## [What is required]
Every line of the material below that contains the string "search" must appear in the answer.

## [Stored data]
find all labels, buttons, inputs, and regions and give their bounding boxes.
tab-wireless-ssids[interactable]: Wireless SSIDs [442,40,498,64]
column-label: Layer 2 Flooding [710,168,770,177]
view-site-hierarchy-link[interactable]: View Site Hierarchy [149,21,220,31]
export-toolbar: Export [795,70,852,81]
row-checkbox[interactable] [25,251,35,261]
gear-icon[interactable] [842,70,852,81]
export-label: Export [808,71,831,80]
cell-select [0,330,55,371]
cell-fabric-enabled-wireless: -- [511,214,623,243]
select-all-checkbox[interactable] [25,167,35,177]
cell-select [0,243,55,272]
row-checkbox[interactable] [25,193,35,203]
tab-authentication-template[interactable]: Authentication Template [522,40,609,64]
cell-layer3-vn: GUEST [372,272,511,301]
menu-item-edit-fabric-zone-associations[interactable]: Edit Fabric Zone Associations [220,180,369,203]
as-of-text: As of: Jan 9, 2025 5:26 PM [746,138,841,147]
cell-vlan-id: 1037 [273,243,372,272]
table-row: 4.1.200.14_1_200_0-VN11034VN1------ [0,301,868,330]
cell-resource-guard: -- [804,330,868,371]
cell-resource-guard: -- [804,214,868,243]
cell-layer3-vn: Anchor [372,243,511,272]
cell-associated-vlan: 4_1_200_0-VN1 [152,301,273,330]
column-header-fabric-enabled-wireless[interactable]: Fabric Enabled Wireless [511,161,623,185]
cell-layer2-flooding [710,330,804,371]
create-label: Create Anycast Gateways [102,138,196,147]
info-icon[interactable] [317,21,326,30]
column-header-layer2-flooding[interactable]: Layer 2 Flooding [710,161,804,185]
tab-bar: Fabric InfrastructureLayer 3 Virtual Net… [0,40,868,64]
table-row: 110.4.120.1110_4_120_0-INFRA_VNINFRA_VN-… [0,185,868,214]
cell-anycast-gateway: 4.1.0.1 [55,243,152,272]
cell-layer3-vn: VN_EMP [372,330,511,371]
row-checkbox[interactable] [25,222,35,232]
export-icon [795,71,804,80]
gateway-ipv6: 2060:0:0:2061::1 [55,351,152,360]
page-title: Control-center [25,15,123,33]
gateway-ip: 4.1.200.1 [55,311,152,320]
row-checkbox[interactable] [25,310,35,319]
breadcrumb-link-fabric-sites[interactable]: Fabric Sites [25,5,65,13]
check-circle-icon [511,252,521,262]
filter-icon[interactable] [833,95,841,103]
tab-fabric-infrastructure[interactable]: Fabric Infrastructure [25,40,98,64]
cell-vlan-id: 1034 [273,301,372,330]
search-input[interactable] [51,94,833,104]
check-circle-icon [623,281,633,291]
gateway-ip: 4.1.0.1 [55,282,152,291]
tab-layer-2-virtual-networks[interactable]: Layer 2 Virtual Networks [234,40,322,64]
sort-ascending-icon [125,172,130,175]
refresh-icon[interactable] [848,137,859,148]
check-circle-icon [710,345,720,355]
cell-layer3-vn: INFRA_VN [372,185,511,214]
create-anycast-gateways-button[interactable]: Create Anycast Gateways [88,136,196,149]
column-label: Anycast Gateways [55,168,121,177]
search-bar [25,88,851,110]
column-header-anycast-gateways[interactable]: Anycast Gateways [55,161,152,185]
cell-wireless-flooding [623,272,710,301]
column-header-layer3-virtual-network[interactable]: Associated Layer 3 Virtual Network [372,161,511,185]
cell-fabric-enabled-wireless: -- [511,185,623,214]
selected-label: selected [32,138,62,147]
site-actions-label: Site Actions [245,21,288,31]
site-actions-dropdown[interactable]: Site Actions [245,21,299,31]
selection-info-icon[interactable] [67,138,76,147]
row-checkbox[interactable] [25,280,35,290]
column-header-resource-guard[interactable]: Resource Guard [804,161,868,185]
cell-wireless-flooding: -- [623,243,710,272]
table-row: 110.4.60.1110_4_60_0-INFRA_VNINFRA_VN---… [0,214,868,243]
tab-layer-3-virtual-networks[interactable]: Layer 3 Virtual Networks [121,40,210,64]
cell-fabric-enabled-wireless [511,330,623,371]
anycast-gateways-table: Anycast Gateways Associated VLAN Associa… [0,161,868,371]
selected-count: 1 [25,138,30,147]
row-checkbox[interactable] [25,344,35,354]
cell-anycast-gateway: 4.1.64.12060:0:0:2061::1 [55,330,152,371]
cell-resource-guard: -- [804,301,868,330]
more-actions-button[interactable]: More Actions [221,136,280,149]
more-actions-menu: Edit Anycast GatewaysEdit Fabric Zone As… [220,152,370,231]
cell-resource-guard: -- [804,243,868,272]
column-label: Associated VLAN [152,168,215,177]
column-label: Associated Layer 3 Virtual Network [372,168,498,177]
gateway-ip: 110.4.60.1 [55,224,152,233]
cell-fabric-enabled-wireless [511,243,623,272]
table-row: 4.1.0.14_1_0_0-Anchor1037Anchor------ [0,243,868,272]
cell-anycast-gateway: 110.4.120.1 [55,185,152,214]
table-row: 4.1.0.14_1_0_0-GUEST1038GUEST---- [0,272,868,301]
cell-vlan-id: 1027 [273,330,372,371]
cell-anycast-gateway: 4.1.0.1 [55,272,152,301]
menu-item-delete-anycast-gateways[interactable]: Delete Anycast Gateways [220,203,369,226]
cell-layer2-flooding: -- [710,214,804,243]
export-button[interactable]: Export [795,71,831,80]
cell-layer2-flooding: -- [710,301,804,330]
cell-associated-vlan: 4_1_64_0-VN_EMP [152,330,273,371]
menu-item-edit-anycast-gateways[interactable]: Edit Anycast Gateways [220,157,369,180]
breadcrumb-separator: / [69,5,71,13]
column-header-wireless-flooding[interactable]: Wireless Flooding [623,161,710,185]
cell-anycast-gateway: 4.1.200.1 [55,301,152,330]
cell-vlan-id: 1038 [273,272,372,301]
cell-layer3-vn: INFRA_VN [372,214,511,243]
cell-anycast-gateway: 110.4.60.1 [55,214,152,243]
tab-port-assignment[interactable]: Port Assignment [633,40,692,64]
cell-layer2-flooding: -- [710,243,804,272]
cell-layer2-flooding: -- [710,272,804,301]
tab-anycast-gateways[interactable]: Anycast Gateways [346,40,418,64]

* * *

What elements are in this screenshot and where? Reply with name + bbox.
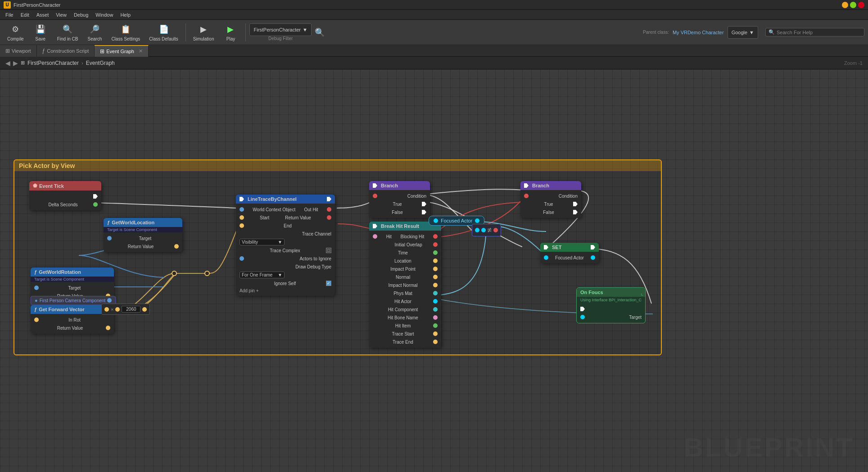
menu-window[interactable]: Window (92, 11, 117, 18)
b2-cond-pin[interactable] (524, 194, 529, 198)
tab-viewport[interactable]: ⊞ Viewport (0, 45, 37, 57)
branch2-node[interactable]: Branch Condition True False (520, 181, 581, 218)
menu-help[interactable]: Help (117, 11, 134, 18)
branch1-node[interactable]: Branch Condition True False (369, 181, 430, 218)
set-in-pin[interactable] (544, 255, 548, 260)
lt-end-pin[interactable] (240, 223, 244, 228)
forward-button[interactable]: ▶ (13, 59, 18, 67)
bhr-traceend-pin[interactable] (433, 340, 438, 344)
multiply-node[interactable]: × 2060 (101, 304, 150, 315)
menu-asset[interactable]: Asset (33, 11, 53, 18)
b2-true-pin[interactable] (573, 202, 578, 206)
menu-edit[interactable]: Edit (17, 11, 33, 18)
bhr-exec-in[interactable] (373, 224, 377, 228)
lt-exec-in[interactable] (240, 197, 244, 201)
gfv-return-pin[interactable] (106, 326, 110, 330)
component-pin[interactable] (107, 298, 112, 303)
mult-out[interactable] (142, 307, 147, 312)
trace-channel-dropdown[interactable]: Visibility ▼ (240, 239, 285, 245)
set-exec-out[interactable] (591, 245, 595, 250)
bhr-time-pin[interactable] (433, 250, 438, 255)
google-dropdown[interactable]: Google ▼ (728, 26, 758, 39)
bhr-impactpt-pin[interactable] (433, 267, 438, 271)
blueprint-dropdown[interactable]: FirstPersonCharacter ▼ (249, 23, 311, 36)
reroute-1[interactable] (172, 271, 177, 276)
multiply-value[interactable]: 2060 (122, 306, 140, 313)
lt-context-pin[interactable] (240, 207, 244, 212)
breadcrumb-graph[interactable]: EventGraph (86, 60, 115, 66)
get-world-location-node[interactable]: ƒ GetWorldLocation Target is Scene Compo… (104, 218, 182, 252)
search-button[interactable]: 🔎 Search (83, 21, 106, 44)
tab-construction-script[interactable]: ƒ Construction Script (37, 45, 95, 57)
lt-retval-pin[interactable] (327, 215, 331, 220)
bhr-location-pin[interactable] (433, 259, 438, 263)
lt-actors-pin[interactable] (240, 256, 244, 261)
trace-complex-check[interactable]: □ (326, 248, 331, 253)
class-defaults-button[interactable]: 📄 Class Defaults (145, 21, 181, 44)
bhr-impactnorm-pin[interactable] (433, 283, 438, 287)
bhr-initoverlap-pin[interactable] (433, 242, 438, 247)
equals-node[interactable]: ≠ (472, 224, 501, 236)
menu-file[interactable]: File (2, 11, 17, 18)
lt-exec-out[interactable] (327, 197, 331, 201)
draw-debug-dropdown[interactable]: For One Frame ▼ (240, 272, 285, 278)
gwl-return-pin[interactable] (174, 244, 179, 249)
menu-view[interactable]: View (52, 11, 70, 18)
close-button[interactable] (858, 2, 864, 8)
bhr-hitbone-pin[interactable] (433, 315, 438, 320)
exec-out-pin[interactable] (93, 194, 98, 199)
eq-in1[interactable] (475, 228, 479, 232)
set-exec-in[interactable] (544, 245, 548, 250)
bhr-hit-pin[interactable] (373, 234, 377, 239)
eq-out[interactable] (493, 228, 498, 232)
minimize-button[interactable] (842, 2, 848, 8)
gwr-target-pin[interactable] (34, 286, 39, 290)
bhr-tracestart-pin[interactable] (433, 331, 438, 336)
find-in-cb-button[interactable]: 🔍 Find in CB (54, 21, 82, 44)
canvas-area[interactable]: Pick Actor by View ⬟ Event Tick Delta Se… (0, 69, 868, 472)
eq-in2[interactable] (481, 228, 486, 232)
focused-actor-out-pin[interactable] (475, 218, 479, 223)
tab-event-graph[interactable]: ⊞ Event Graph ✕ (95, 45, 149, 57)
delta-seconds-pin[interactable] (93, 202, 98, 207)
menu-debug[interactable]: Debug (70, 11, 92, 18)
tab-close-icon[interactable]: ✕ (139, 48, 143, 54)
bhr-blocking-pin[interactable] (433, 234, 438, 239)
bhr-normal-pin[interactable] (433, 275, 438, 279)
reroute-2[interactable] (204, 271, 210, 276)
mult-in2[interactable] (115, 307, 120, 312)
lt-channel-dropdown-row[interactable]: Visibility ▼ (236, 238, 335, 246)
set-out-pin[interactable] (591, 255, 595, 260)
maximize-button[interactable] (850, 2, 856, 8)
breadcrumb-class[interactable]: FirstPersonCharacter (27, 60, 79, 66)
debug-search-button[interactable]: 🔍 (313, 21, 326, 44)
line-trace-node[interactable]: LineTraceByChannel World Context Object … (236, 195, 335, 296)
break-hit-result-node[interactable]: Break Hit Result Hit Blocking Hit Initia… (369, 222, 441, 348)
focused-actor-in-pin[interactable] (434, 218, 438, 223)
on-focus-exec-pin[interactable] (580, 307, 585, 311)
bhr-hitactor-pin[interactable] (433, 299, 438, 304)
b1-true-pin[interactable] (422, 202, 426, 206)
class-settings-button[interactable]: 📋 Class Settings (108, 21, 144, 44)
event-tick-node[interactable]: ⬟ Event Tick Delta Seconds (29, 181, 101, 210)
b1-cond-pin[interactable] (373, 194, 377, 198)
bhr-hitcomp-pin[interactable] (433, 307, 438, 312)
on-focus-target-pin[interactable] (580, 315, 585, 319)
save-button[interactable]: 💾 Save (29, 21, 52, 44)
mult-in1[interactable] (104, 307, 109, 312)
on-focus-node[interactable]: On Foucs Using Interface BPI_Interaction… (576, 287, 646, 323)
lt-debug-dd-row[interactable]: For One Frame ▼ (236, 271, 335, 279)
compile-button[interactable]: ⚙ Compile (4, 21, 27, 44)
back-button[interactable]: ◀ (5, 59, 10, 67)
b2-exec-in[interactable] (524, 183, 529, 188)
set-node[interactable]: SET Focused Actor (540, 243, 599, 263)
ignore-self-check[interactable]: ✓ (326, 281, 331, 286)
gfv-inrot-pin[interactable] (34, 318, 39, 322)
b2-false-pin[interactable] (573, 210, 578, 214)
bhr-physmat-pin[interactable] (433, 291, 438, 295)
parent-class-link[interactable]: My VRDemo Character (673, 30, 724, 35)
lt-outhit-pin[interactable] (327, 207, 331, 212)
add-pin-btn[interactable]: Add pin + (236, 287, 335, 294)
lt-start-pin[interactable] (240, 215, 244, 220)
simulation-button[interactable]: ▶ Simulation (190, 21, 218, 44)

* * *

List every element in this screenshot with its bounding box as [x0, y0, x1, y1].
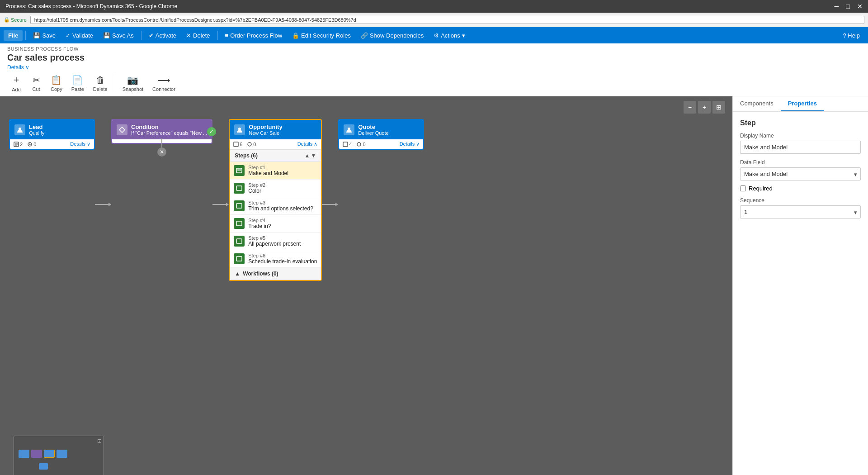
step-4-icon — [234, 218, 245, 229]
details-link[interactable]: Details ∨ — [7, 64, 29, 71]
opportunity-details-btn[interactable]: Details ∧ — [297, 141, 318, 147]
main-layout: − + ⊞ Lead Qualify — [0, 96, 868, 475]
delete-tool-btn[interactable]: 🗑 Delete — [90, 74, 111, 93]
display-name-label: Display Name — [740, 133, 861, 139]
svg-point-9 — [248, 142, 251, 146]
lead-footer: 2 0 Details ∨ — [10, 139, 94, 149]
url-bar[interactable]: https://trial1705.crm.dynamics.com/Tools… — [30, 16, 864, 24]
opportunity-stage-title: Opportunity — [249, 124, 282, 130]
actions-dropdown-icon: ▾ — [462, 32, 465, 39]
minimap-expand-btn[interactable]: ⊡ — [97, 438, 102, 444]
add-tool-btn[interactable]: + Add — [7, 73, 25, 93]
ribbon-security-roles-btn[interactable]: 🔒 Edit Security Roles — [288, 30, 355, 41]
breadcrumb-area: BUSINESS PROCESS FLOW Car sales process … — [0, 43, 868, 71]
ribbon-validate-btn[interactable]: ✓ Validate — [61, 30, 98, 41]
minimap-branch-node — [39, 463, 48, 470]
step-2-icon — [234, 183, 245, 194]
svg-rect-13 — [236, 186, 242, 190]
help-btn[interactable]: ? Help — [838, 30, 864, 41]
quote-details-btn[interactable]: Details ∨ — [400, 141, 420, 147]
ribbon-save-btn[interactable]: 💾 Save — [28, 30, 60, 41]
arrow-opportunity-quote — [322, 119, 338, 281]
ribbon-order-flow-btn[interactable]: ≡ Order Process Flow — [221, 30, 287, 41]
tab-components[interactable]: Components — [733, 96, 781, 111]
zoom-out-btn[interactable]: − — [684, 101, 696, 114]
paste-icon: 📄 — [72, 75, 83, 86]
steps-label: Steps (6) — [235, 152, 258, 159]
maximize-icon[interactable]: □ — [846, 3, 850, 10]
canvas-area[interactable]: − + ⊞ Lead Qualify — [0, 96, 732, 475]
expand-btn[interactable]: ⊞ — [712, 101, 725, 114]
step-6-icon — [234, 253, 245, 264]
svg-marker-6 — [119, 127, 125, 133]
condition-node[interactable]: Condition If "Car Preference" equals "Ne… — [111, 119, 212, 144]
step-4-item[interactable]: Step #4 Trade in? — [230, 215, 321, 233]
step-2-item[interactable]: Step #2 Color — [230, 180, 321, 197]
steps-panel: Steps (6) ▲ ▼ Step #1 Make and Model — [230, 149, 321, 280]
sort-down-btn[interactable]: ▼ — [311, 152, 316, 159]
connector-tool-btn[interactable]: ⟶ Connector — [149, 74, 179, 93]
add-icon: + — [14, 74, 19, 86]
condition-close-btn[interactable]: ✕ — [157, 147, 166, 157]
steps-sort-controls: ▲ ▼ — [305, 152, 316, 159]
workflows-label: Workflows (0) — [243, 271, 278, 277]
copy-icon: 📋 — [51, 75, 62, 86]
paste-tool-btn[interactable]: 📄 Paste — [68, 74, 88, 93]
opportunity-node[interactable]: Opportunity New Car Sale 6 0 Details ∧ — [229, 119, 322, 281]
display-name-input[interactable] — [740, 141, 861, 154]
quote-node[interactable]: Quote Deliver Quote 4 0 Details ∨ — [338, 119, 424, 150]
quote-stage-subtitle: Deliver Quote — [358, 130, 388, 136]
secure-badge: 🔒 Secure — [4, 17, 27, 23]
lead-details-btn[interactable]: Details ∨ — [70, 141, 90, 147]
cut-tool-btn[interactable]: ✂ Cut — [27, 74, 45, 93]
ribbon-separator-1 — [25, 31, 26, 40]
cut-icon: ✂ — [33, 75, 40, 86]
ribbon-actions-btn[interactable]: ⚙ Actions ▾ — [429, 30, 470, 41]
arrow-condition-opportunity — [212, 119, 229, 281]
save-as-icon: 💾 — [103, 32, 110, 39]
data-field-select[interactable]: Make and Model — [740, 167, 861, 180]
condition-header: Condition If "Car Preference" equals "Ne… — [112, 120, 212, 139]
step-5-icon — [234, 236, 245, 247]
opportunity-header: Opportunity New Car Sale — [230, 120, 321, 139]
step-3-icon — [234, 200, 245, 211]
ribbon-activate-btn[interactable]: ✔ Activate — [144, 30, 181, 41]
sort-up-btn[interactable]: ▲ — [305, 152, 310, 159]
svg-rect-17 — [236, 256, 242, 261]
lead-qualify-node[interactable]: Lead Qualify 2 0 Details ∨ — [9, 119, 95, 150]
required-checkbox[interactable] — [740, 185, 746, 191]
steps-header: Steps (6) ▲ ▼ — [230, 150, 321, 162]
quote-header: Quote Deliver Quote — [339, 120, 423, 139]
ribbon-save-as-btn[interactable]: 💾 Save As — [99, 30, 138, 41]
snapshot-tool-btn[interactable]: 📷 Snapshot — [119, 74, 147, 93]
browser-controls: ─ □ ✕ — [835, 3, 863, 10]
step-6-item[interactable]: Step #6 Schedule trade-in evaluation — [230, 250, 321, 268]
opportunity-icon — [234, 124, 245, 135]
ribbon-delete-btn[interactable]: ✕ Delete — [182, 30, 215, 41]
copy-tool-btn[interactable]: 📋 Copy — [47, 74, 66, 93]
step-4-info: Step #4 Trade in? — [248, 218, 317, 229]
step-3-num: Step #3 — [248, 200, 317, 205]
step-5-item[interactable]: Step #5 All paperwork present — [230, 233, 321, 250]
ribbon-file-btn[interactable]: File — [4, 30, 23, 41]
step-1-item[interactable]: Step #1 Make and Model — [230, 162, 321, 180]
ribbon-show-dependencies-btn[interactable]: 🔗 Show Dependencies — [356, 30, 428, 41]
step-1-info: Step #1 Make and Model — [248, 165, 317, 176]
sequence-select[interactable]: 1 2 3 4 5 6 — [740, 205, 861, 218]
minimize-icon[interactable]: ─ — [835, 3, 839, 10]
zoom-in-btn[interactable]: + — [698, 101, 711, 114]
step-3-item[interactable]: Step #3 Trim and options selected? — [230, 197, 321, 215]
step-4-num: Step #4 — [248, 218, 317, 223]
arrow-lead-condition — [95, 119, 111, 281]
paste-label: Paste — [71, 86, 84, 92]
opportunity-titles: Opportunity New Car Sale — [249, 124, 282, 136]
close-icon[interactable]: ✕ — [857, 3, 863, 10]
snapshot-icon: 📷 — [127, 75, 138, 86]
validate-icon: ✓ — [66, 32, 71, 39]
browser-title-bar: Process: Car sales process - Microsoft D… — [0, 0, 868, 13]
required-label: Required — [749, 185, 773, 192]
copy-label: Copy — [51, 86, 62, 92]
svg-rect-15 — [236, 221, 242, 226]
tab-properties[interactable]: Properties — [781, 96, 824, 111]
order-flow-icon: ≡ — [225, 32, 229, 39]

## [Result]
search-input[interactable] [51,94,833,104]
search-bar [25,88,851,110]
search-button[interactable]: 🔎 Search (83, 21, 106, 44)
debug-search-button[interactable]: 🔍 (313, 21, 326, 44)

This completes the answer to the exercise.